Director/Producer – William Castle, Screenplay – Robb White, Photography (b&w + one sequence colour) – Wilfrid M. Cline, Music – Von Dexter, Art Direction – Phil Bennett. Production Company – Columbia.

Cast

Vincent Price (Dr Warren Chapin), Philip Coolidge (Ollie Higgins), Patricia Cutts (Isabel Chapin), Judith Evelyn (Martha Higgins), Pamela Lincoln (Lucy Stevens), Darryl Hickman (David Morris)


Plot

Ollie Higgins visits coroner Dr Warren Chapin to claim the body of his wife’s brother, who has been executed by electric chair. Chapin notes how the body died in a state of great fear and the spine has been snapped by an incredible force. He believes that this was caused by a living creature that he has named The Tingler. Chapin believes that The Tingler is a parasite that lives inside every human’s body and feeds on fear but can be destroyed by screaming. Chapin wants to capture a living Tingler. He locks himself in his lab and takes some LSD but is unable to prevent himself from screaming and thus killing his Tingler. Chapin then decides to use Higgins’s deaf-mute wife Martha as a subject in an experiment. He wants to scare her – because she cannot scream, she will be unable destroy her Tingler, meaning that he will be able to capture it. He sets about scaring Martha with various staged phenomena but instead this kills her. Chapin succeeds in extracting a live Tingler from her dead body. Meanwhile, Chapin and his unfaithful wife Isabel have been blackmailing one another. She now seeks to dispose of him by unleashing the captured Tingler.
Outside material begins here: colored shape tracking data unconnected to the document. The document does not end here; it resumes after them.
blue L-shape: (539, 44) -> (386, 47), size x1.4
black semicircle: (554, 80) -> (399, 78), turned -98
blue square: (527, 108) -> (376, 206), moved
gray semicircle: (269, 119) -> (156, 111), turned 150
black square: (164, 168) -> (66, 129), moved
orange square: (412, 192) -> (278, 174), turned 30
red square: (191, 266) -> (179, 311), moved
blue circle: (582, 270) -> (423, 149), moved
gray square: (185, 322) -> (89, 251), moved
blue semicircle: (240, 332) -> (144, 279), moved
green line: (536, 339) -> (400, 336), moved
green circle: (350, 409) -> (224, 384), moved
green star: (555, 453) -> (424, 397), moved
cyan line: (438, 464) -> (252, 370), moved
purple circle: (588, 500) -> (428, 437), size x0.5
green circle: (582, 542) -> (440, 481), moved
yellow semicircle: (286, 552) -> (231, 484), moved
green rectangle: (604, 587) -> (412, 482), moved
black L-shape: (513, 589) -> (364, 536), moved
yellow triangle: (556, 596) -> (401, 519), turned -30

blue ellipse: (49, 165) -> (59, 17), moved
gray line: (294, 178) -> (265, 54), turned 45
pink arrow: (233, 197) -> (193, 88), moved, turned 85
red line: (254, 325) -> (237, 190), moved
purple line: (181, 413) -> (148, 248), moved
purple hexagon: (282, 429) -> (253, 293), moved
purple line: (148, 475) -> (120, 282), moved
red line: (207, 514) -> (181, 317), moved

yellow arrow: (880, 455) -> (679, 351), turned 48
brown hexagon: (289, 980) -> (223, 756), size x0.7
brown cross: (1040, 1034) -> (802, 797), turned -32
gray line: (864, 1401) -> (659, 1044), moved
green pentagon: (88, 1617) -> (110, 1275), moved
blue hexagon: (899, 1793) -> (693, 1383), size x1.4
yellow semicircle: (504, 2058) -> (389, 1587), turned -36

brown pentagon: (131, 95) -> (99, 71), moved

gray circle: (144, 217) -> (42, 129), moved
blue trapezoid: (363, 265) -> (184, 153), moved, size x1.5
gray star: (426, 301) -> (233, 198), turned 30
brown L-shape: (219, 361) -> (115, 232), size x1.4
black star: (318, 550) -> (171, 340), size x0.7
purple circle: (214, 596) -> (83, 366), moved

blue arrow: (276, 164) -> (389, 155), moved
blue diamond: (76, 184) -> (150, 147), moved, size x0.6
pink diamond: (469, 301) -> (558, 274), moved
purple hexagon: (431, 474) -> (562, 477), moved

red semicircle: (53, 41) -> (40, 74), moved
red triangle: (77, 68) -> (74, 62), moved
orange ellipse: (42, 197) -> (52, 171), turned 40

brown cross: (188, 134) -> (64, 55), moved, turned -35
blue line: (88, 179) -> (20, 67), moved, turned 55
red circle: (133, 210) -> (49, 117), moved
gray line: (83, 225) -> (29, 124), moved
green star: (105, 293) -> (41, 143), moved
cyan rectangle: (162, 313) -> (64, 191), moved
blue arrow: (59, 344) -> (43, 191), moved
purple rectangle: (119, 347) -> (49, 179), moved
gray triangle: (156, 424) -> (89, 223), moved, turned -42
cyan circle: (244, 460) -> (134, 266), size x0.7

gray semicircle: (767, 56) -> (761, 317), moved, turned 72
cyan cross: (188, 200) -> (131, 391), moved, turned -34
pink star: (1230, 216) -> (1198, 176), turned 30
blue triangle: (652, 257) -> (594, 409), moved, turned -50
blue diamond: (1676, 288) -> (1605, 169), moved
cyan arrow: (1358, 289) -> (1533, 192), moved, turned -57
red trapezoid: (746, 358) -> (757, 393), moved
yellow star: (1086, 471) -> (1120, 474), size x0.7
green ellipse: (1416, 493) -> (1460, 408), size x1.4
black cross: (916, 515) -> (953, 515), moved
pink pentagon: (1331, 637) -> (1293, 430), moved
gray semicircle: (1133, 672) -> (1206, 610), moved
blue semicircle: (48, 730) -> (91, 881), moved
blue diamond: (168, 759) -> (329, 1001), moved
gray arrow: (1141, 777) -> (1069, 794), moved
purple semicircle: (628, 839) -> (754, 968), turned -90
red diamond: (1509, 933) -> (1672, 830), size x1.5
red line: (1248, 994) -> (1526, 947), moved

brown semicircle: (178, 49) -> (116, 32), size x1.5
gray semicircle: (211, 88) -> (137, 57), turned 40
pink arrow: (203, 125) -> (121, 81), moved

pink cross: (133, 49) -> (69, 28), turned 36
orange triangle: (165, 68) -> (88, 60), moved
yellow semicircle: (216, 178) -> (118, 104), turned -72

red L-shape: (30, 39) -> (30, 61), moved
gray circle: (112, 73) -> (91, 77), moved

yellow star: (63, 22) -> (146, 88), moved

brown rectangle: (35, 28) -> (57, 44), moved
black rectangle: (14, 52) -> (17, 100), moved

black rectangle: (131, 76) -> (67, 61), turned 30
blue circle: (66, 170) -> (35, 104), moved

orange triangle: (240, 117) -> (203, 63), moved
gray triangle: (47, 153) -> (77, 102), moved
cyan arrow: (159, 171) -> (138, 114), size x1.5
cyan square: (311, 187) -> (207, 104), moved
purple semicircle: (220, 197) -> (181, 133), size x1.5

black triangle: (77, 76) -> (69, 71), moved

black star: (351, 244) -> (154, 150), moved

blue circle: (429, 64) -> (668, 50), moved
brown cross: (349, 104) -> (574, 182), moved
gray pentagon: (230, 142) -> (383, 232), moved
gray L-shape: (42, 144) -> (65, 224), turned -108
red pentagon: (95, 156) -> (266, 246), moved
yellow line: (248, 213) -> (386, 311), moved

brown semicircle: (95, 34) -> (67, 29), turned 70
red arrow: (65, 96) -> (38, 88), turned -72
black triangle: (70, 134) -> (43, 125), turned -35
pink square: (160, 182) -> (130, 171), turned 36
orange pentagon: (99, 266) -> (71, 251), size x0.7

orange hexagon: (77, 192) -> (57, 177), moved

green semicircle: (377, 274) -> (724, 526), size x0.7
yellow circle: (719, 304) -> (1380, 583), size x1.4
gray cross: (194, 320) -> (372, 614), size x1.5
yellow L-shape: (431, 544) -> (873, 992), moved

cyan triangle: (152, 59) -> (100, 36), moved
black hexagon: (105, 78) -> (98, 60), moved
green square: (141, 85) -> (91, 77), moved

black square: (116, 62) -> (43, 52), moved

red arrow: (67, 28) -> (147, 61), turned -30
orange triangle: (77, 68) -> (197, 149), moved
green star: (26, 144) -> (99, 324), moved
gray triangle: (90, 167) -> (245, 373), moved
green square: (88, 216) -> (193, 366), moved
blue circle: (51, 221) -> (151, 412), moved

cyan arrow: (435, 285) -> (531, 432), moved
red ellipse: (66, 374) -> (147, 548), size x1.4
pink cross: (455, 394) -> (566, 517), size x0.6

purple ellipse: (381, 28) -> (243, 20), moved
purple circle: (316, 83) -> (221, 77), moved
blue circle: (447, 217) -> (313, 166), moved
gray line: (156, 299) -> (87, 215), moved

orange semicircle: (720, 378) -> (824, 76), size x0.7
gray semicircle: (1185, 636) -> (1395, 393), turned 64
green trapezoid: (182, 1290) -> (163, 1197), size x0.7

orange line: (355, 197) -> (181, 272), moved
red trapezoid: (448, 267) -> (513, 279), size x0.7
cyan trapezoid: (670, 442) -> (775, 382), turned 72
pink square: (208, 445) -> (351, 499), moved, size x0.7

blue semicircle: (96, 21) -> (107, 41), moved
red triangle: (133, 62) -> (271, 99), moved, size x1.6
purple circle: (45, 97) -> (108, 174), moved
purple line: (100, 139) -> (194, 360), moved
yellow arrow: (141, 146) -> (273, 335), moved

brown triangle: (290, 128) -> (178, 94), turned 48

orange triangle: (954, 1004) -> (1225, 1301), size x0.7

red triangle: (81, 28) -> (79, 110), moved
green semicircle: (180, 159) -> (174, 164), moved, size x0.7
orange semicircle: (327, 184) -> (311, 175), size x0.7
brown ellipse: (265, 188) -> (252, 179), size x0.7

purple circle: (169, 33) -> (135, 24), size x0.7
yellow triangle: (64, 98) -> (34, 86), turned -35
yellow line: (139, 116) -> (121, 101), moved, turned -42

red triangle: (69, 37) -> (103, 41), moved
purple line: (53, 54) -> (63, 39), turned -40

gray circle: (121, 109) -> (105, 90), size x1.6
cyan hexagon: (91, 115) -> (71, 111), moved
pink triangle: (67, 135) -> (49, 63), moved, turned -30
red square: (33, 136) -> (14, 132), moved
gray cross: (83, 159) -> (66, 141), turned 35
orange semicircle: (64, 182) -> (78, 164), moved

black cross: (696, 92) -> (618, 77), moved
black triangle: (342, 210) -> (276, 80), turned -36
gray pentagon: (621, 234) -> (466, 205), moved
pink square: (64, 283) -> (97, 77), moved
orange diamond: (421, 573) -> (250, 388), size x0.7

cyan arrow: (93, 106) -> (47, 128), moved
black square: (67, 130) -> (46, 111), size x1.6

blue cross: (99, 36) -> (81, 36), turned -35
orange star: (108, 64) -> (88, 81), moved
William Castle (1914-77) was one of the great genre producers and directors of the 1950s/60s. Castle was not a terribly great filmmaker but what he specialised in was promotional gimmicks. With Macabre (1958), he issued an insurance policy with Lloyd’s of London against audience members dying of fright; in House on Haunted Hill (1959), cinemas were equipped with a skeleton that was winched across the theatre at an appropriate point; in 13 Ghosts (1960), audiences were given ghost viewers – glasses with pieces of coloured cellophane over them that allowed them to see the ghosts; in Homicidal (1961), there was a Fright Break where the faint of heart could leave the theatre; while Mr. Sardonicus (1961) had the opportunity for audiences to vote on an ending where the title character would either be saved or doomed. (See bottom of the page for a full listing of William Castle’s genre films).

The Tingler was William Castle’s greatest moment of triumph (unless you count Rosemary’s Baby (1968) – but he was only producer on that). The Tingler has become a cult classic. Watching it you can see why – it has everything including an outrageously entertaining premise, Vincent Price, William Castle at the height of his gimmick-based ingenuity, wonderfully torrid scenes of marital in-battling between Price and his calculating tramp of a wife Patricia Cutts. We even LSD trips – The Tingler was the first film to ever depict an acid trip (Robb White recounts how he tried some LSD on the advice of Aldous Huxley, back at a time when it was still a legal drug, and then incorporated it into the film). It is a wonderful little B film that lives up to its cult reputation in every way.

The concept of The Tingler and its being defeated by the “release of fear tensions” (ie. screaming) is positively ingenious (although the idea that something the size of what the Tingler is finally revealed to be could hide inside the human body undetected is preposterous). Frequent Castle collaborator Robb White turns in a tautly effective screenplay – there is a fine twist that reveals Philip Coolidge as having deliberately murdered his wife. Although the final seemingly tacked-on twist ending with her returning to life and coming after him makes no sense.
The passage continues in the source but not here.